**Task details**
Nothing other than the lines from the one containing "info@mesonic.c" through the last line of the data below should be output, each reproduced exactly.

**Provided information**
================
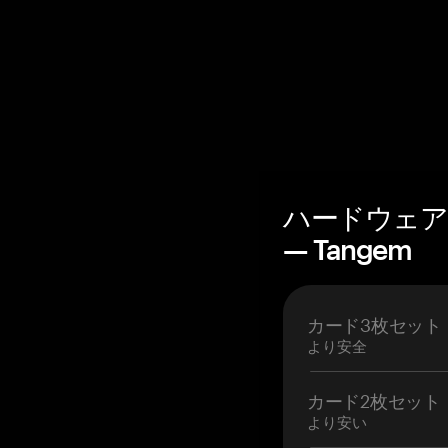
ハードウェア
— Tangem
カード3枚セット
より安全
カード2枚セット
より安い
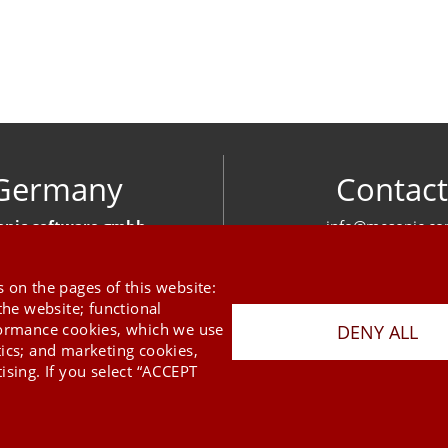
Germany
Contact
nic software gmbh
info@mesonic.c
ger Str. 18 27383 Scheeßel
CONTACT FOR
+49 4263 939 00
 on the pages of this website:
the website; functional
formance cookies, which we use
DENY ALL
tics; and marketing cookies,
ising. If you select “ACCEPT
Last Update 06.08.2026
Press
Newsletter
STB
Data Privacy Policy
Imprint
Copyright © 2026 mesonic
================
**Written answer**
info@mesonic.c
ger Str. 18 27383 Scheeßel
CONTACT FOR
+49 4263 939 00
 on the pages of this website:
the website; functional
formance cookies, which we use
DENY ALL
tics; and marketing cookies,
ising. If you select “ACCEPT
Last Update 06.08.2026
Press
Newsletter
STB
Data Privacy Policy
Imprint
Copyright © 2026 mesonic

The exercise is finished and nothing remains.